昨夜、僕がおこちゃま時間帯にすっかり寝てしまった後、盛岡の真上を台風が通過したとのこと。そんな事とはつゆ知らず、6時過ぎにすっきりと目を醒ましてみると、空の方もすっきり晴れていました。
岩手グルメ堪能のおまけ付き、台風やり過ごし作戦大成功!幸先の良い旅のスタートに、この空のように心は晴れ晴れです。
盛岡発7:57分のこまちに乗車し、一路秘湯の玄関口である田沢湖を目指します。東京からこの時間に着こうとしても、始発に乗っても間に合いません。前泊まり作戦が功を奏し、本当に結果オーライです。
今回は素泊まりプランで予約したため、車内で遅めの朝食を摂ることに。ウェルネス伯養軒の調整する、鮭はらこめしを購入。言わずと知れた三陸の郷土料理です。
名は体を表す、蓋を開ければそのものずばりの駅弁が姿を現します。
まずは親の方をひと口。ギュッと身の締まった鮭は油っ気の少ない素朴な美味しさ。脂の載った鮭もいいですが、いくらと合わせるとなると、これぐらいのじんわりとした旨さが丁度いい。
続いて子であるいくらをひと口。ぷつぷつといった心地よい食感と共に、いくらに詰まった旨さが溢れてきます。生臭みもなく、鮭やご飯との割合も絶妙。これ以上少なくても、逆に多すぎてもダメ。このバランスがベスト。
下のご飯はうっすらと味の付いた炊き込みご飯で、鮭やいくらのしみじみとした旨さをしっかりと引き受けてくれる丁度良い塩梅。シンプルイズザベスト。派手な飾りや演出はなくとも、日本人の心の琴線に触れる、ほんわかとした朝食になりました。
車窓へと目をやれば、首を垂れ黄金色に輝く稲がどこまでも広がります。実りの秋。その言葉をまさに実感させる光景に、自然と心の底から感謝の念が湧いてきます。
列車は県境を目指し、どんどん標高を上げてゆきます。窓の外には刈り取られた田んぼの割合が増し、これから向かう高地がどれほどの秋に彩られているのか、そのことを想像するだけで胸が高鳴ります。
ついに鉄路は日本の背骨を越え、秋田県に突入。流れる川の方向も変わり、日本海側へと入ったことを強く実感させます。
盛岡からあっという間の30分、数々の秘湯への玄関口である田沢湖駅に到着。あぁ、またこの駅に来てしまった。初めて訪れて以来、この短期間で何度来たことだろうか。

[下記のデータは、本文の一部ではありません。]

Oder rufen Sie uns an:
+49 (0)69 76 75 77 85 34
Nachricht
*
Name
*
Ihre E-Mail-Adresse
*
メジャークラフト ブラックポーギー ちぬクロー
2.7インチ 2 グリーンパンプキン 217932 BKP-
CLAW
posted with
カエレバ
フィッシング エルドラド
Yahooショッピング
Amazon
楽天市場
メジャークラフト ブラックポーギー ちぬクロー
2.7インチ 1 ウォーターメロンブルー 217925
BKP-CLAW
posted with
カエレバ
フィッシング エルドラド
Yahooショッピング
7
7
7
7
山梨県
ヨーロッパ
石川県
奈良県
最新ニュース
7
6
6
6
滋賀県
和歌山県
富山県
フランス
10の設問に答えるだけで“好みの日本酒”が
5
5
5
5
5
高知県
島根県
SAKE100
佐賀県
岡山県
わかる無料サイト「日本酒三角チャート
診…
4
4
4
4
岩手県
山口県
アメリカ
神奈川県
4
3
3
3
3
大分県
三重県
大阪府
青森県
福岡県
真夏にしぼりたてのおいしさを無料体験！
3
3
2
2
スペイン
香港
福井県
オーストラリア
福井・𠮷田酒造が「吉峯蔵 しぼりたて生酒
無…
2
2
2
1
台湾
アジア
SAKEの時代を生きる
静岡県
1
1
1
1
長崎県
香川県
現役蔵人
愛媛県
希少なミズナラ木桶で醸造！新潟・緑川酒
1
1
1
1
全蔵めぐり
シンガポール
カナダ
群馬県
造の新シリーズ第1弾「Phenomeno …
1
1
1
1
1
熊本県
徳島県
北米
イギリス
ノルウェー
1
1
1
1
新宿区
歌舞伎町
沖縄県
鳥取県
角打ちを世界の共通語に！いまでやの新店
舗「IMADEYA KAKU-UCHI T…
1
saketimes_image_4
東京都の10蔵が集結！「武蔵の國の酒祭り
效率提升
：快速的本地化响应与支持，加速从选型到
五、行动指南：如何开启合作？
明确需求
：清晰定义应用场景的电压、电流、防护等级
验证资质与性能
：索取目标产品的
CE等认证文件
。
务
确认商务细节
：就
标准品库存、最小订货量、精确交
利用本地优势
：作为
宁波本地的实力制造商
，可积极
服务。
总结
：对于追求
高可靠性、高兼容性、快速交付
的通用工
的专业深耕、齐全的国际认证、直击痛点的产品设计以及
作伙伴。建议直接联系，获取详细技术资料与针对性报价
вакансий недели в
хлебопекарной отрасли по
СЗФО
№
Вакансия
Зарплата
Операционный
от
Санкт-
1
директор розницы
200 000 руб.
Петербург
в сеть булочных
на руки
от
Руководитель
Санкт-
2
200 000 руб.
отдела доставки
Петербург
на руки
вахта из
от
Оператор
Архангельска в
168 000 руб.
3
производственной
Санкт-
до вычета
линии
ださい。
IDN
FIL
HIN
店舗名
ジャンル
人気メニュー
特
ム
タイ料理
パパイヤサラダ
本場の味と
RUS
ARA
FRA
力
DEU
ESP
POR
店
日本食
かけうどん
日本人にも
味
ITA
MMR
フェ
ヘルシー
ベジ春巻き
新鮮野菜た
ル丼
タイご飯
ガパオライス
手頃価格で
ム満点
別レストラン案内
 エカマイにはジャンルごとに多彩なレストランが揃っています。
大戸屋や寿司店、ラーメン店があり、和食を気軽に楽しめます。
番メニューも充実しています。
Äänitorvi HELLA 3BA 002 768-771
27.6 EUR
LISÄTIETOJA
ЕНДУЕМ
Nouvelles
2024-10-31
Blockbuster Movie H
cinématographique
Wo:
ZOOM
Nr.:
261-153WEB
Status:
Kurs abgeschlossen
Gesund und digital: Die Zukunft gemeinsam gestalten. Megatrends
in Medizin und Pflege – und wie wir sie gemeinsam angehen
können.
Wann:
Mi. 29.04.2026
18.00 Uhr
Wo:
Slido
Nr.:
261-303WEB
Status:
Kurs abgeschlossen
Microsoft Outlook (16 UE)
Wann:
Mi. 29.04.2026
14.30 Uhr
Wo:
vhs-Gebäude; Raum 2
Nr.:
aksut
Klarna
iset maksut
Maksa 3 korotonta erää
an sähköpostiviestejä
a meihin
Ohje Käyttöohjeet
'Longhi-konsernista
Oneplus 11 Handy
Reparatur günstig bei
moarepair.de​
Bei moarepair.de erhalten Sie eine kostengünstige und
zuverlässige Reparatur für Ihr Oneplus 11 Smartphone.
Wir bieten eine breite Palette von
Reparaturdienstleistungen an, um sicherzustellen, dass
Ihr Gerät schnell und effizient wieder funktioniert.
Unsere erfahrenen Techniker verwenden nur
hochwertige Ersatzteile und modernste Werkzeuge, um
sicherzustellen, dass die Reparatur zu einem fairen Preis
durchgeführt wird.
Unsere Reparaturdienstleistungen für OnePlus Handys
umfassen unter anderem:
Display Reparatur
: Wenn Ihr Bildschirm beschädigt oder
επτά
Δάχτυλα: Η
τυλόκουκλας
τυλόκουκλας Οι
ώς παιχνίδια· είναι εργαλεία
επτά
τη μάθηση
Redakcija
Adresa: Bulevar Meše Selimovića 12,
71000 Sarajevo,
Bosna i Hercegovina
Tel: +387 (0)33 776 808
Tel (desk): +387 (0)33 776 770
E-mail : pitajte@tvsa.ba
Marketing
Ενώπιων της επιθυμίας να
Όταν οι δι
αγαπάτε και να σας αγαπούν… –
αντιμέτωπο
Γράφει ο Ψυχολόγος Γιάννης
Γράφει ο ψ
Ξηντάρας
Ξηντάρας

遠い、遠いと言いつつまた来てしまう。この駅は、十人十色、個性豊かな秘湯を抱える、僕にとっての魔界への入口。この地に立つだけで、これからの予感に軽く身震いさえ覚えます。
田沢湖駅前より、お馴染みとなった『羽後交通』のバスに乗車。今回は初めての方面である、急行八幡平頂上行きに乗ります。
このバスは、乳頭方面と違い本数がかなり少なく、冬季は行先の短縮等もあるので、お出かけの際はHPで調べることを強くお勧めします。
バスは通り慣れた田沢湖畔までの道を抜け、どんどん山へと向かいます。車窓からは人家が消え、長閑さが刻一刻と増し、まだ見ぬ景色へと期待を膨らませてくれます。
バスは鎧畑、玉川とダムをすり抜け、ぐんぐんと高度を上げ、気が付けばもうこの眺め。長く連なるスノーシェッドが、冬の厳しさを物語ります。
ここまで上ってくると、ちらほらと色づき始めた木々が目立つように。これから向かうは1,000mオーバー。弥が上にも心は秋色に染まってゆきます。
バスは国道を一旦離れ、細い急坂を転げるように下ります。ここが日本一の強酸性泉として有名な玉川温泉。湯治場として多くの人々から愛され続ける名湯に、いつかは来てみなければなりません。その想いに後ろ髪を引かれつつ、今回は更に奥地を目指します。
終わることを知らない、延々登り続ける道。黄色味を増した木々の中を、バスは颯爽と駈けてゆきます。
この道は、その名もアスピーテライン。八幡平がアスピーテ型火山(楯を伏せたような台地状のなだらかな火山)であることから名付けられたこの道は、急なカーブも少なく乗っていて気持ちの良い道。前列を陣取り、その美しい眺めを飽きることなく愉しみます。
バスはいよいよ十和田八幡平国立公園へと入ります。八幡平では今でも火山活動が活発で、道路脇でモクモクと蒸気が上がる姿を見ることもできます。
山全体が生きている八幡平。ここに抱かれた秘湯に出会うまでもう間もなく。この旅初の湯との対面を目前に、運賃を握り締めて到着を今か今かと待ちわびるのでした。